For children with anisometropic amblyogenic refractive errors, laser refractive surgery may offer a safe treatment option with equal or better outcomes than standard amblyopia therapies, although long-term effectiveness has yet to be determined.
This study was a literature review of 11 articles (10 case series, 1 case-control study) with level III evidence. Six studies used LASIK, 1 used PRK, 1 used SMILE, and 3 used a combination of LASIK, PRK, LASEK, or SMILE.
Success was defined as residual refractive error of 1 D or less from the target refraction, and successful outcomes were found in 38–87% of cases. All studies demonstrated an improvement in the magnitude of anisometropia. Of note, regression in refractive error occurred frequently and to a greater degree in myopic eyes, eyes with longer follow-up, and in younger patients. Complications included 2 free flaps in one study; otherwise, there were no adverse events.

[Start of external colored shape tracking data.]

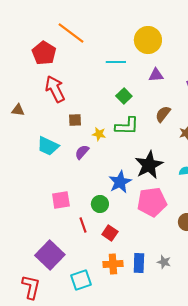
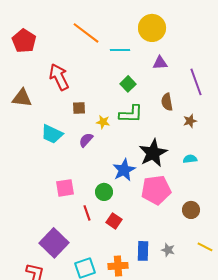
orange line: (71, 33) -> (86, 33), moved
red pentagon: (44, 53) -> (24, 41), moved
brown triangle: (18, 110) -> (22, 98), size x1.5
brown semicircle: (163, 114) -> (167, 102), turned -48
orange cross: (113, 264) -> (118, 266), moved

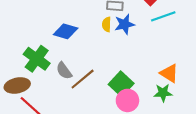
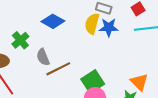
yellow semicircle: (107, 24) -> (92, 24), size x1.5
green cross: (37, 59) -> (20, 40), size x0.7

With only 11 studies in this assessment, each with relatively small sample sizes and highly variable methodologies, it is difficult to accurately compare results. There are challenges unique to refractive surgery in a pediatric population, including logistics such as the need for general anesthesia, a potentially higher rate of complications like flap dislocation and corneal haze, and a more unpredictable healing response. In addition, refractive surgeons may shy away from refractive surgery in younger patients due to unclear refractive stability over time.
Refractive surgery can be performed successfully in children with anisometropic amblyogenic refractive error. While these results are promising, the effectiveness of refractive surgery in this population should be evaluated in the setting of a prospective randomized controlled trial and followed over time.